Macau Jockey Club
- Founded: 1980 (as Macau Trotting Club)
- Defunct: April 1, 2024
- Headquarters: Macau
- Key people: Dr. Stanley Ho, Chairman Angela Leong On Kei, Vice Chairman and Executive Director
- Products: Betting, sports
- Number of employees: 2,500
- Website: www.mjc.mo

= Macau Jockey Club =

Horse racing and betting company in Macau, China

The Macau Jockey Club (MJC; 澳門賽馬會 (澳门赛马会, ou3 mun4*2 coi3 maa5 wui6*2, Àomén Sàimǎhuì), Portuguese: Jockey Clube de Macau) was an organization providing horse racing and betting entertainment in Macau, China. At its peak, the club was one of the largest private employers in Macau with around 1,400 employees and around 1,100 part-timers.

The Macau Jockey Club ceased operation on April 1, 2024, with the final meeting held at Taipa Racecourse two days earlier on March 30, 2024.

==History==
The club began as the Macau Trotting Club in 1980 in an attempt to introduce harness racing in Asia, but it was not a popular sporting event and gave way to the formation of the current thoroughbred racing club in 1989.

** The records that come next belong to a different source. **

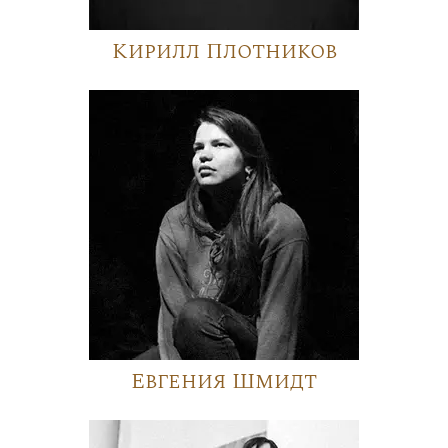
Кирилл Плотников
Евгения Шмидт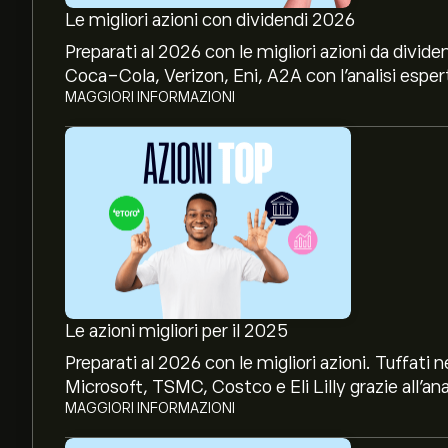
Le migliori azioni con dividendi 2026
Preparati al 2026 con le migliori azioni da divide
Coca-Cola, Verizon, Eni, A2A con l’analisi espert
MAGGIORI INFORMAZIONI
Le azioni migliori per il 2025
Preparati al 2026 con le migliori azioni. Tuffat
Microsoft, TSMC, Costco e Eli Lilly grazie all’ana
MAGGIORI INFORMAZIONI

The Macau Jockey Club ceased operation on April 1, 2024. Plummeting wagering turnover and a substantial reduction in the horse population meant that the Club was no longer economically viable. The Macau Jockey Club halted its operations six months before its close partner, the Singapore Turf Club, was also due to close its doors.

==Taipa Racecourse==

The Macau Jockey Club had one track on Taipa converted from the old trotting track. The old track is now the 1400 m inner sand track and the 1600 m newer outer track is turf. The track has a grandstand seating area for 15000 spectators and Race Complex for 3000.

The main stables at the MJC can house 1183 horses, 60 at a quarantine stable and 28 at spelling stables. The track has an equine hospital to handle minor care to surgery.